Hace 14 años Mons. Mario Revollo, que en paz descanse, entonces Arzobispo de Bogotá, nos daba el diaconado a mis dos compañeros, Omar Orlando y Néstor Javier, y a mí. Exactamente seis meses después, de nuevo los tres recibimos la ordenación sacerdotal. Dios en su bondad nos ha conservado a los tres en el ministerio y en la Orden de Predicadores.
Por esa época recuerdo que hablábamos de las implicaciones que ese paso al diaconado traería. Nuestro retiro espiritual de preparación fue único, literalmente, pues de hecho no recuerdo ningún otro grupo que haya hecho retiros en el Convento de San Alberto en Bogotá.
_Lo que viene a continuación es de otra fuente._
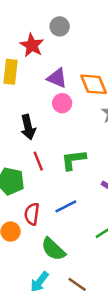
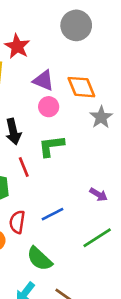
gray circle: (60, 26) -> (76, 25), moved, size x1.5
green L-shape: (73, 160) -> (51, 146), moved

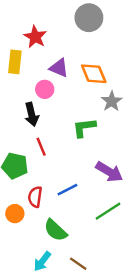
pink circle: (49, 107) -> (45, 89), moved
green L-shape: (51, 146) -> (84, 128), moved
purple arrow: (98, 195) -> (109, 172), size x1.6

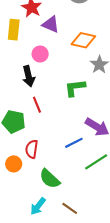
purple triangle: (59, 68) -> (51, 24), moved
orange diamond: (94, 74) -> (83, 40), turned -55
blue line: (67, 190) -> (74, 143), moved

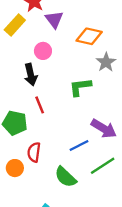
purple triangle: (51, 24) -> (54, 19), turned 30
yellow rectangle: (14, 30) -> (15, 25), turned 36
green semicircle: (50, 179) -> (66, 177), moved

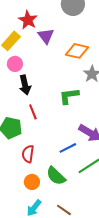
pink circle: (43, 51) -> (15, 64), moved
orange circle: (15, 168) -> (32, 182), moved

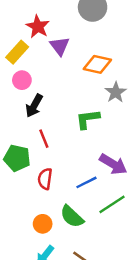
black arrow: (25, 85) -> (34, 106), turned 42
red semicircle: (28, 154) -> (45, 179), moved

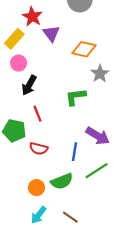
red semicircle: (45, 179) -> (39, 149), turned -84
blue line: (86, 182) -> (75, 152), turned -54
green semicircle: (72, 217) -> (62, 181), turned -65

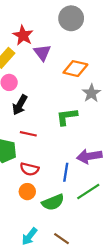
red line: (38, 114) -> (28, 134), turned -56
purple arrow: (98, 136) -> (89, 156), turned 140
orange circle: (37, 188) -> (27, 192), moved

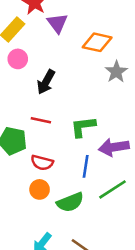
black arrow: (20, 105) -> (46, 82), moved
green L-shape: (67, 117) -> (83, 127), moved

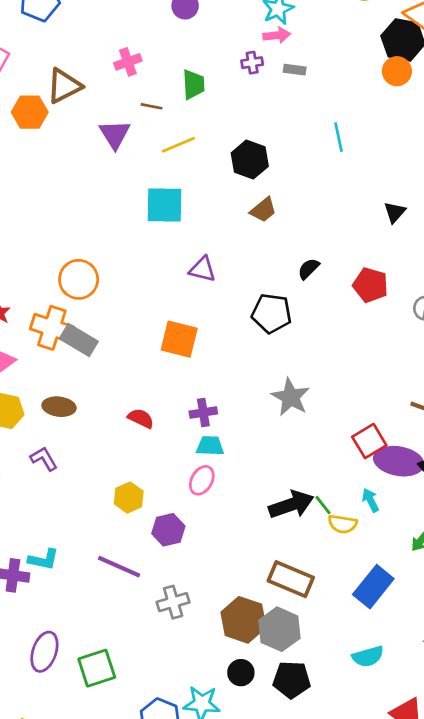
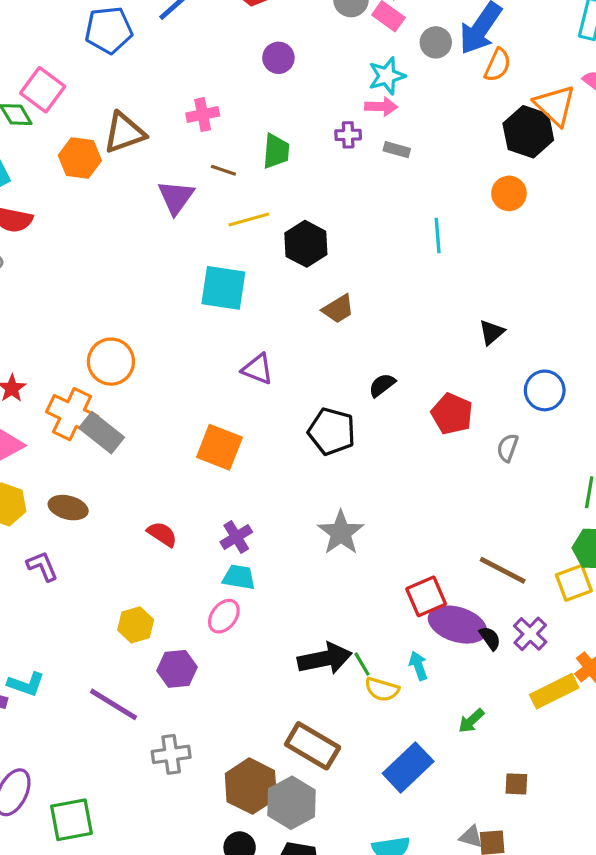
orange circle: (397, 71) -> (509, 193), moved
black hexagon: (250, 160) -> (306, 244), moved
purple cross: (203, 412) -> (236, 537), turned -30

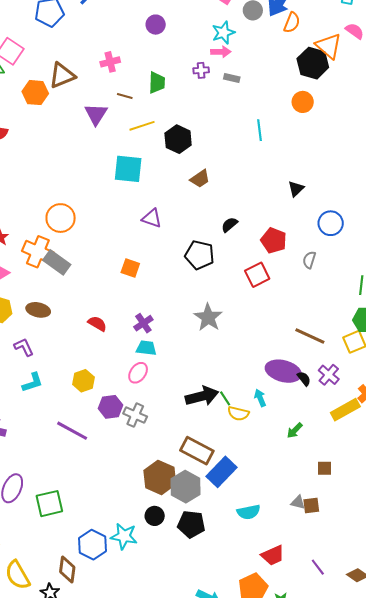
orange square: (219, 447) -> (130, 268), size x0.7
red square: (426, 596) -> (257, 275), moved
cyan L-shape: (26, 684) -> (32, 382), moved, turned -35
gray cross: (171, 754) -> (135, 415), moved, turned 35
blue rectangle: (408, 767) -> (222, 472), moved

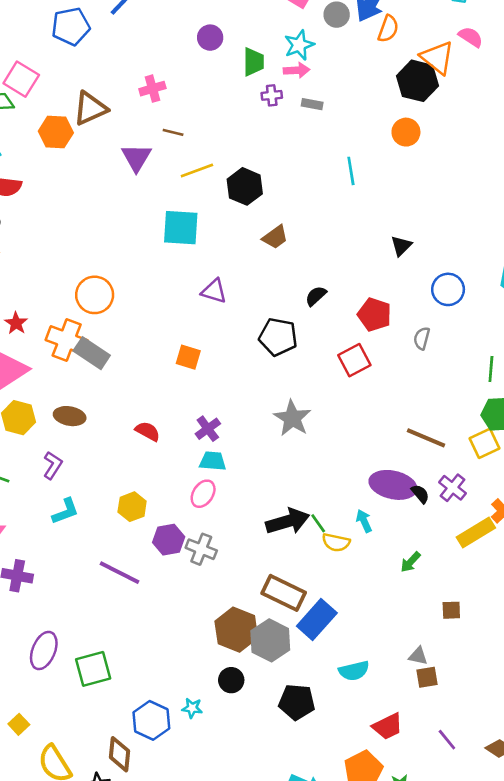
green trapezoid: (157, 83) -> (254, 62), moved
purple L-shape: (24, 347) -> (53, 465), turned 60
brown square: (311, 505) -> (427, 677), moved
black pentagon: (191, 524) -> (297, 702), moved
cyan star: (124, 536) -> (192, 708), size x0.6

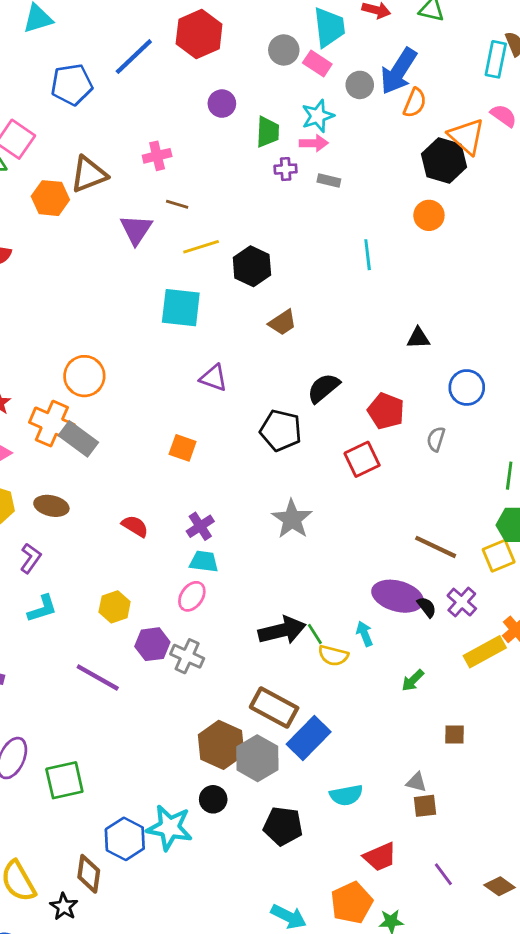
black triangle: (401, 246) -> (418, 338), turned 40
black semicircle: (316, 296) -> (323, 388), size x1.4
cyan star: (192, 708) -> (170, 828), size x2.0

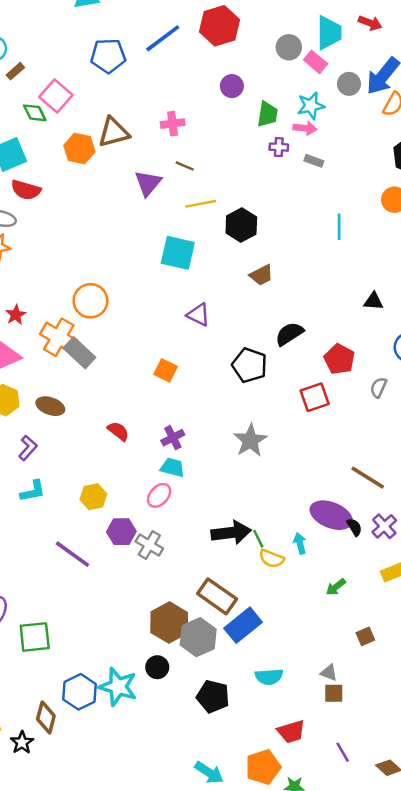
brown square: (455, 734) -> (365, 636), turned -30

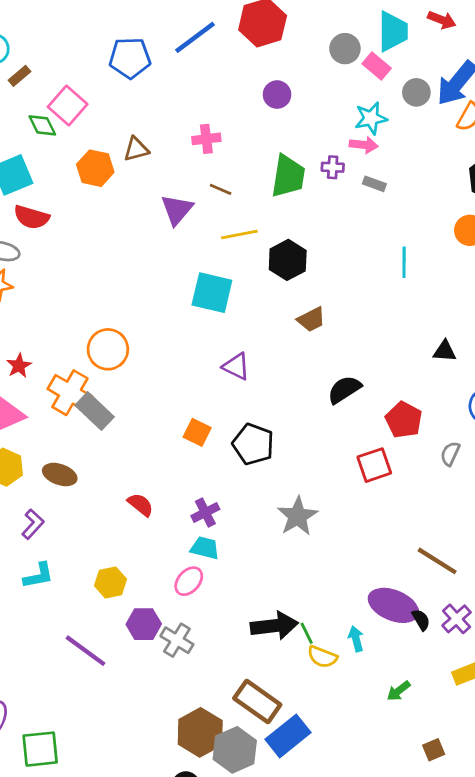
green trapezoid: (267, 114) -> (288, 176), moved, size x1.4
brown triangle: (114, 132) -> (136, 149), size x0.7
black pentagon: (249, 365) -> (253, 444), moved

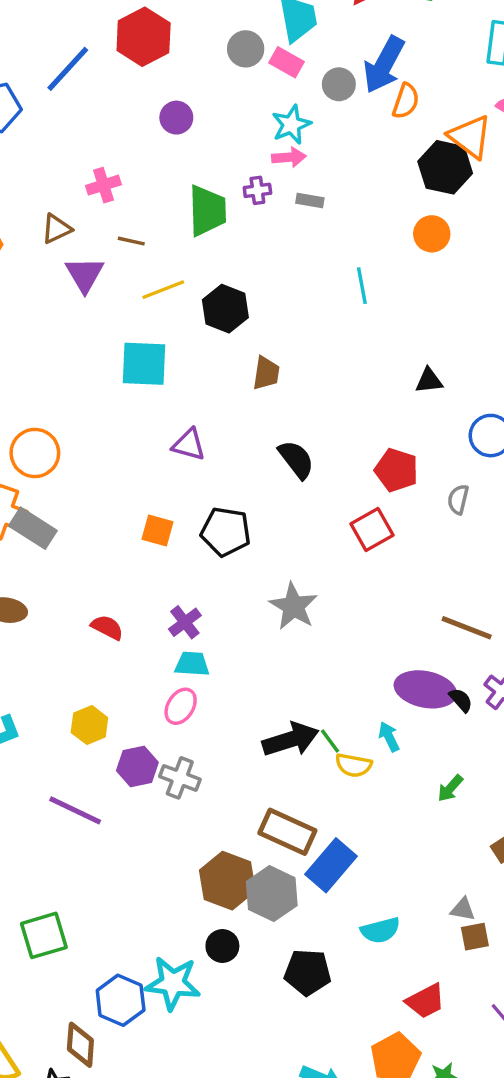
brown triangle: (136, 149) -> (56, 229), moved
brown trapezoid: (311, 320) -> (266, 373), turned -44
black semicircle: (344, 390) -> (296, 459), moved, turned 96

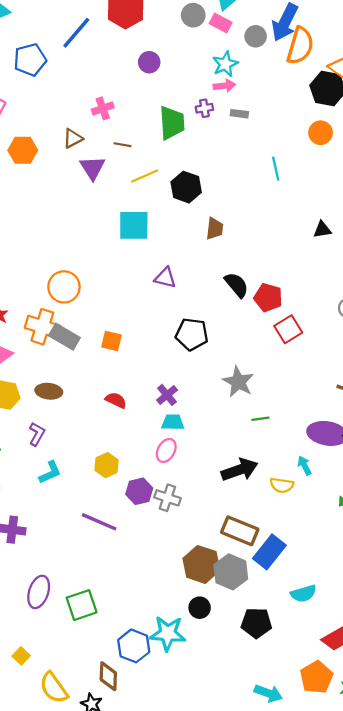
orange semicircle: (406, 101) -> (300, 46), size x1.6
red pentagon: (396, 470) -> (268, 298), moved
orange square: (157, 530) -> (112, 341), moved
green line: (330, 741) -> (260, 419), moved, turned -60

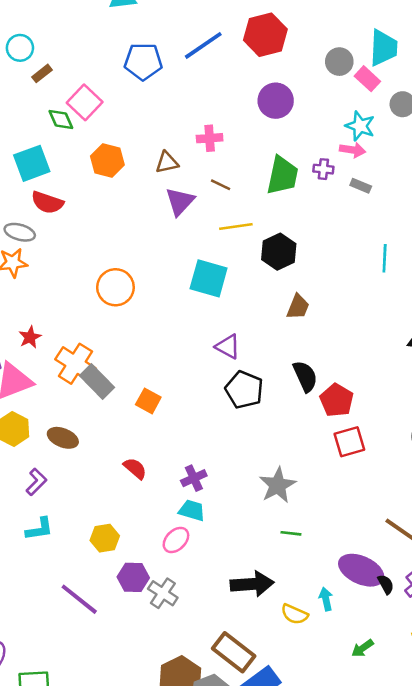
purple circle: (149, 62) -> (276, 101), size x1.4
cyan star: (225, 64) -> (360, 126), turned 30
orange circle: (64, 287) -> (115, 287), moved
black pentagon: (192, 334) -> (244, 390), moved

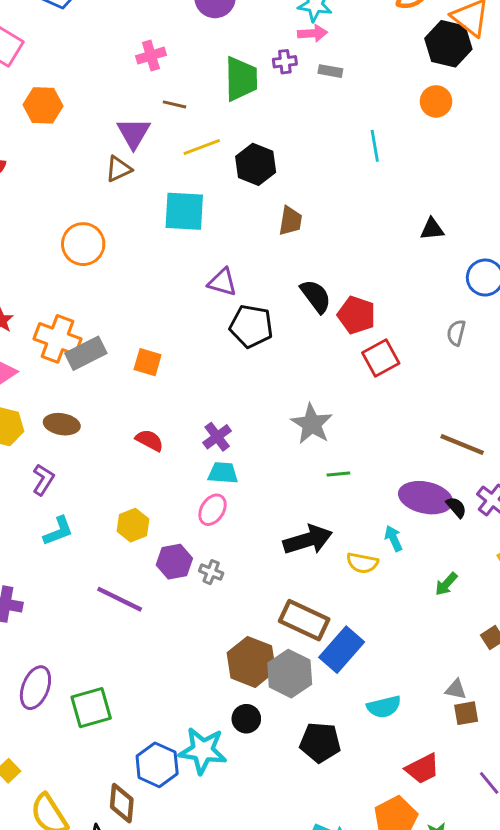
brown triangle: (167, 163) -> (119, 169), moved
gray rectangle: (97, 381) -> (86, 353), turned -60
gray cross: (163, 593) -> (211, 572), size x0.7

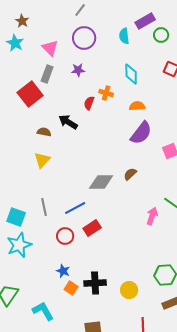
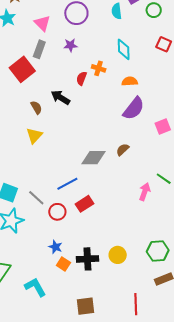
brown semicircle: (44, 132) -> (36, 107), turned 48
gray line: (44, 207) -> (36, 198), moved, turned -36
yellow circle: (129, 290) -> (118, 255), moved

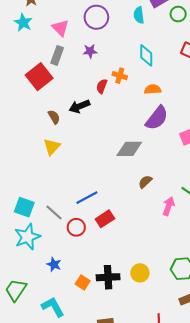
black arrow: (60, 97) -> (79, 106), turned -54
brown semicircle: (123, 150) -> (145, 182), moved
gray diamond: (94, 158) -> (129, 149), moved
blue star: (55, 247) -> (54, 264), moved

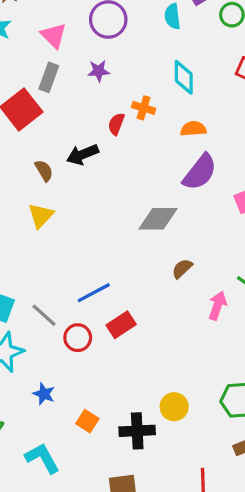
black cross: (108, 277) -> (137, 431), moved

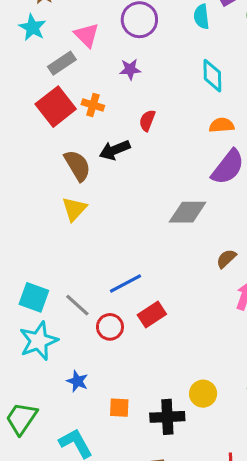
gray rectangle: (49, 77) -> (62, 63), moved, turned 36
orange cross: (144, 108) -> (93, 105), moved
brown semicircle: (44, 171) -> (77, 166), size x1.5
brown semicircle: (182, 269) -> (226, 259), moved
orange square: (87, 421) -> (119, 408), turned -30

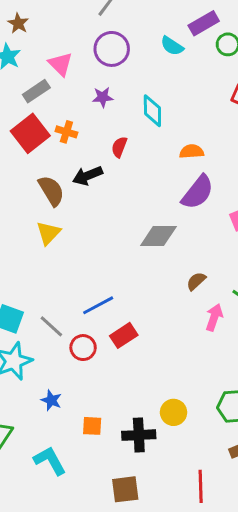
cyan semicircle: (201, 17) -> (172, 46), turned -50
cyan diamond: (212, 76) -> (152, 111), moved

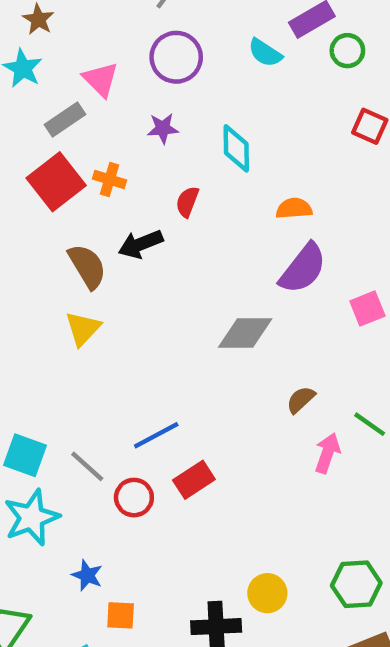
orange square: (92, 426) -> (121, 615), moved

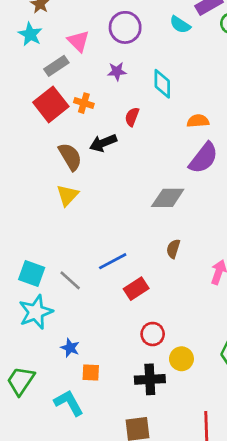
brown semicircle: (301, 400) -> (173, 249), moved, turned -30
red circle: (134, 498) -> (153, 334), moved

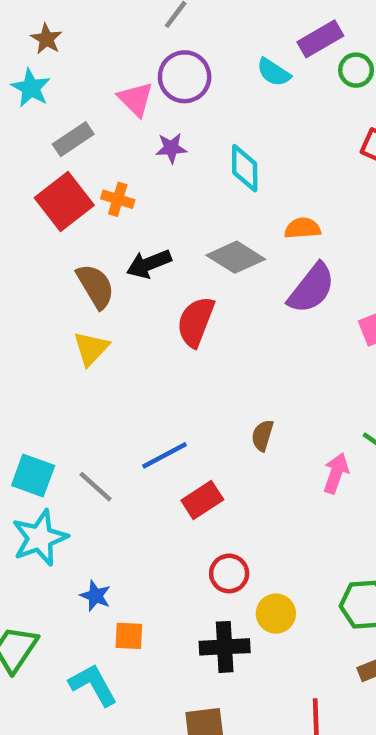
pink triangle: (78, 41) -> (136, 99), moved
red semicircle: (132, 117) -> (196, 322), moved, size x1.6
gray diamond: (168, 198) -> (236, 257), moved, turned 32

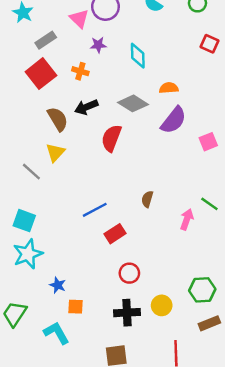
orange cross: (118, 199) -> (80, 71), moved
gray line: (95, 487) -> (31, 172), moved
yellow circle: (276, 614) -> (162, 305), moved

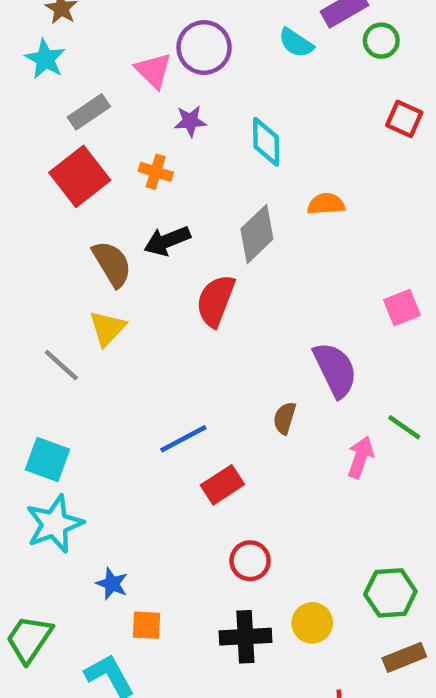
gray diamond: (133, 103) -> (257, 234), turned -76
purple semicircle: (174, 120) -> (335, 370), moved, turned -64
Único también porque nos predicó una charla un monje benedictino que había sido compañero nuestro en el Noviciado, Andrés Rocha, que después se retiró de esa Orden. También predicó esa vez el P. Norberto Rangel, que no mucho después falleció, y del cual no recuerdo que hubiera predicado charlas de retiro a nadie más.
Como estaba claro que nuestro diaconado sería “transitorio” (término que uso a falta de otro mejor), pienso que en nuestro retiro, más que el hecho de ser diáconos, resonaba una y otra vez lo que dice el Derecho Canónico, que con el diaconado uno empieza a ser clérigo. Y si hay palabra difícil de pronunciar hoy sin producir polémica, es esa: clérigo.